» Problem requirements
Among the entries below, tally the lines that include "Password", and give the number alone.
-- Opening Marker --
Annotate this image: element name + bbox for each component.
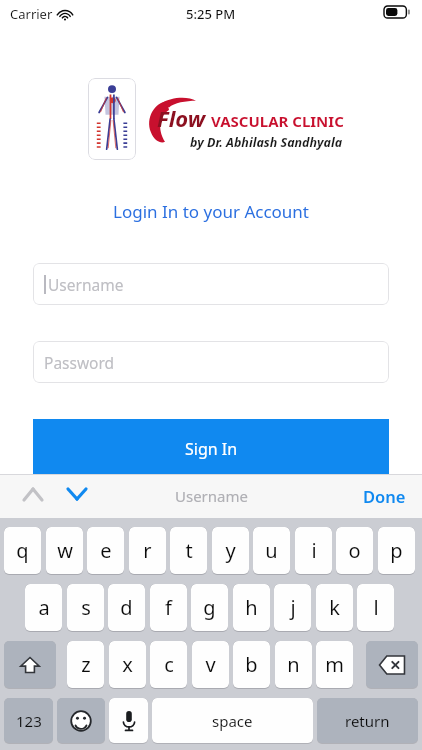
staticText: space: [212, 711, 253, 731]
staticText: x: [122, 651, 133, 678]
button[interactable]: o: [336, 527, 373, 575]
button[interactable]: space: [152, 698, 313, 744]
staticText: 123: [16, 711, 42, 731]
button[interactable]: a: [25, 584, 62, 632]
button[interactable]: p: [378, 527, 415, 575]
staticText: r: [143, 537, 152, 564]
staticText: c: [164, 651, 174, 678]
button[interactable]: Previous field: [14, 474, 52, 514]
staticText: u: [265, 537, 278, 564]
button[interactable]: Emoji: [57, 698, 105, 744]
staticText: 5:25 PM: [186, 5, 236, 23]
staticText: Username: [175, 486, 248, 506]
staticText: f: [165, 594, 172, 621]
button[interactable]: d: [108, 584, 145, 632]
button[interactable]: Done: [363, 485, 406, 507]
button[interactable]: q: [4, 527, 41, 575]
staticText: k: [329, 594, 340, 621]
staticText: w: [57, 537, 73, 564]
staticText: Username: [48, 274, 124, 295]
button[interactable]: k: [316, 584, 353, 632]
staticText: g: [203, 594, 216, 621]
staticText: o: [348, 537, 361, 564]
staticText: j: [290, 594, 296, 621]
staticText: e: [100, 537, 112, 564]
staticText: n: [287, 651, 300, 678]
staticText: d: [120, 594, 133, 621]
button[interactable]: Sign In: [33, 419, 389, 475]
staticText: Flow: [157, 103, 206, 133]
staticText: y: [225, 537, 236, 564]
button[interactable]: l: [357, 584, 394, 632]
button[interactable]: u: [253, 527, 290, 575]
staticText: Password: [44, 352, 115, 373]
button[interactable]: s: [67, 584, 104, 632]
staticText: VASCULAR CLINIC: [211, 111, 344, 131]
staticText: m: [325, 651, 344, 678]
button[interactable]: Dictation: [109, 698, 148, 744]
staticText: h: [245, 594, 258, 621]
button[interactable]: Next field: [58, 474, 96, 514]
staticText: t: [185, 537, 193, 564]
button[interactable]: h: [233, 584, 270, 632]
staticText: b: [245, 651, 258, 678]
staticText: s: [81, 594, 91, 621]
button[interactable]: Username: [33, 263, 389, 305]
button[interactable]: n: [275, 641, 312, 689]
button[interactable]: x: [109, 641, 146, 689]
button[interactable]: Numbers: [4, 698, 53, 744]
button[interactable]: t: [170, 527, 207, 575]
button[interactable]: e: [87, 527, 124, 575]
staticText: q: [16, 537, 29, 564]
button[interactable]: v: [192, 641, 229, 689]
staticText: p: [390, 537, 403, 564]
staticText: Carrier: [10, 5, 53, 23]
button[interactable]: i: [295, 527, 332, 575]
button[interactable]: j: [274, 584, 311, 632]
button[interactable]: y: [212, 527, 249, 575]
button[interactable]: b: [233, 641, 270, 689]
staticText: i: [311, 537, 317, 564]
button[interactable]: Backspace: [366, 641, 418, 689]
staticText: by Dr. Abhilash Sandhyala: [190, 134, 343, 151]
staticText: v: [205, 651, 216, 678]
button[interactable]: z: [67, 641, 104, 689]
staticText: z: [81, 651, 91, 678]
button[interactable]: f: [150, 584, 187, 632]
button[interactable]: w: [46, 527, 83, 575]
staticText: Sign In: [185, 438, 238, 460]
button[interactable]: m: [316, 641, 353, 689]
button[interactable]: c: [150, 641, 187, 689]
staticText: a: [38, 594, 50, 621]
button[interactable]: Shift: [4, 641, 56, 689]
staticText: l: [373, 594, 379, 621]
staticText: Done: [363, 485, 406, 507]
button[interactable]: Password: [33, 341, 389, 383]
staticText: return: [345, 711, 390, 731]
staticText: Login In to your Account: [113, 200, 310, 223]
button[interactable]: r: [129, 527, 166, 575]
button[interactable]: g: [191, 584, 228, 632]
button[interactable]: return: [317, 698, 418, 744]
-- Closing Marker --
» Reply to the task
2